I smile and listen to her weave her memories into words. Mom doesn’t usually wax nostalgic when I’m here. I guess the prospect that she may finally be facing life without her partner, whatever his flaws, has her looking backward rather than forward. As she goes on, I recall Max’s terrible tale of murder on Cemetery Road. After Mom falls silent and sips her coffee again, I take the opening.

“Mom, this afternoon, Jack Kirby told me about some things the Poker Club was involved with—violent things.”

“It wouldn’t surprise me. They’re all about the dollar. And men like that quickly lose sight of right and wrong.”

At the last moment I hesitate, but I’ve got to know. “Max Matheson suggested that what happened to Dad’s first family wasn’t an accident. That some Klansmen from Ferriday might have been behind that wreck. Did Dad ever express any suspicion to you?”

My mother’s coffee cup has frozen in midair. Her eyes are wide and locked on my face.

“Mom?”

She sets down her cup and licks her lips. “I’ve never heard anybody suggest that before. I certainly never heard Duncan suggest it. And I don’t want you to ask him about it, either. No good could possibly come of that. Not after all these years. My Lord.”

“That’s why I’m asking you, not him.”

She looks at me for a long time without speaking. In this moment I feel I’m living up to the idea that children are a burden.

“Do you believe there’s anything to the story?” she asks.

“Max told me that it was a case of mistaken identity. That Dad was the intended target. The killers were waiting near that hairpin turn to run him off the road, and in the rain they couldn’t tell it wasn’t him.”
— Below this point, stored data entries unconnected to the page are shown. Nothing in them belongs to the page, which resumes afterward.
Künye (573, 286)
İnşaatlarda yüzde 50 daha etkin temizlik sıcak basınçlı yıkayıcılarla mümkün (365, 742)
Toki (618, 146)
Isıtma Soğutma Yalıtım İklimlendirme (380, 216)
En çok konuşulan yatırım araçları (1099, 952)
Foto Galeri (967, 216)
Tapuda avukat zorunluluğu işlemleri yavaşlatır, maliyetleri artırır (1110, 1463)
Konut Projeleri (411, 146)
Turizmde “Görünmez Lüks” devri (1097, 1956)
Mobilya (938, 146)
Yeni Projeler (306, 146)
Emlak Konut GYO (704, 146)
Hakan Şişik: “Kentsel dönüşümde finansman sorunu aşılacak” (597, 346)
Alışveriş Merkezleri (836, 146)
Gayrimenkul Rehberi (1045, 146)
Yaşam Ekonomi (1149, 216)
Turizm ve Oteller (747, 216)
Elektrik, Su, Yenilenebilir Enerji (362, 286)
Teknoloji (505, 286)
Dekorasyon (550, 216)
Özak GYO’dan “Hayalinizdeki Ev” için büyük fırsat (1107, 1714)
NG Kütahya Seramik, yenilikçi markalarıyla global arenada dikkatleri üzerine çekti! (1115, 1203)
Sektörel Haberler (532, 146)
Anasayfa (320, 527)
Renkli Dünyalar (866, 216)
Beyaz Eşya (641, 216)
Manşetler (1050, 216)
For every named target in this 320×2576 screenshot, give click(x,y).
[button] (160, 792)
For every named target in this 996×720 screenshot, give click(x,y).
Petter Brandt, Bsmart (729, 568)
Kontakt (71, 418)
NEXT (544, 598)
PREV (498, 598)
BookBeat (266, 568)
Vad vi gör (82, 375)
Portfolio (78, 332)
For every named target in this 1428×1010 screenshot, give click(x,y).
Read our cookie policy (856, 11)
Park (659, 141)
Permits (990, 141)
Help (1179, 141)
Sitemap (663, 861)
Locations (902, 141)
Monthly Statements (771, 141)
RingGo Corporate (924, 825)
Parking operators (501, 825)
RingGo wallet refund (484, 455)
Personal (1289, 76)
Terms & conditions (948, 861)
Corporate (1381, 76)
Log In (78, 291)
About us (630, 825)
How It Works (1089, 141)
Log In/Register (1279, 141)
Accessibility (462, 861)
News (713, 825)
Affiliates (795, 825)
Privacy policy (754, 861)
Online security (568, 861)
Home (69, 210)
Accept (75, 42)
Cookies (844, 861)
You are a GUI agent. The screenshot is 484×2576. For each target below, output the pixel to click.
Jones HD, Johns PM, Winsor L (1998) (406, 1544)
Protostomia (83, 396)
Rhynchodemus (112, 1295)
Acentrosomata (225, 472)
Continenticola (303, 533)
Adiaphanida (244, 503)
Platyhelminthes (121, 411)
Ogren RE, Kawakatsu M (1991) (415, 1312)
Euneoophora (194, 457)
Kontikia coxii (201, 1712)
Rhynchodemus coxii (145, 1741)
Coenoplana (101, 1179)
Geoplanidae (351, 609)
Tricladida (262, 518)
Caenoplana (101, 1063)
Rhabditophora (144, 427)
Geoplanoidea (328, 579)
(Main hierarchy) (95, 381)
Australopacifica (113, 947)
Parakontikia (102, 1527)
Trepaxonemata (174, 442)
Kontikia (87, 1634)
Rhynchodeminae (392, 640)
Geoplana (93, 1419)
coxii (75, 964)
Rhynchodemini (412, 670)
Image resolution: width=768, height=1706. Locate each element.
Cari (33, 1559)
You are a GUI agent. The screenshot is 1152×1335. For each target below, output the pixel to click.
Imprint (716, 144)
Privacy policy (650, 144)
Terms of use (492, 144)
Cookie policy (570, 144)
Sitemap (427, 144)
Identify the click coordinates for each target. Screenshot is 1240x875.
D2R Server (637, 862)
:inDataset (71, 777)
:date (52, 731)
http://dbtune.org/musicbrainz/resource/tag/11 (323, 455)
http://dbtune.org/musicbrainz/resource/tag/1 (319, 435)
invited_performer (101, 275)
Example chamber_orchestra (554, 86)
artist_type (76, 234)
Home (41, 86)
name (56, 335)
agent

Mom closes her eyes, and her lips move as though she’s praying in silence. “Dear God, I hope that didn’t happen.”

“I do, too. But I fear that it did.”

She takes a quick sip of coffee the way a prisoner might, as though protecting it from a thief. The gesture makes me strangely anxious.

“When I met your father,” she says, “he was a wounded man. Losing Eloise and Emily is what started this whole nightmare of alcoholism.”

Eloise and Emily. To me these are but names. To my mother they were real people.

“Oh, he drank before that, but in moderation. I talked to a lot of his colleagues at that time, even to his mother. I started at the Watchman as a reporter, you know. I was twenty-two, fresh out of the W. Didn’t know a thing.”

She means the Mississippi State College for Women. “How many years did you work there?”

“Six. I was working the night of the accident. And nobody ever suggested it was murder. Because of the storm, I suppose. But I know this: losing his wife and daughter changed Duncan forever.” Her eyes are fixed on the table with unsettling concentration. “Once we started seeing each other, I threw my whole self into healing him. And he came a long way back to the world. After you and Adam came along—while you were both here—Duncan was whole again, or just about. Then . . .”

“You don’t have to talk about Adam. I’ve been thinking about him a lot over the last two days.”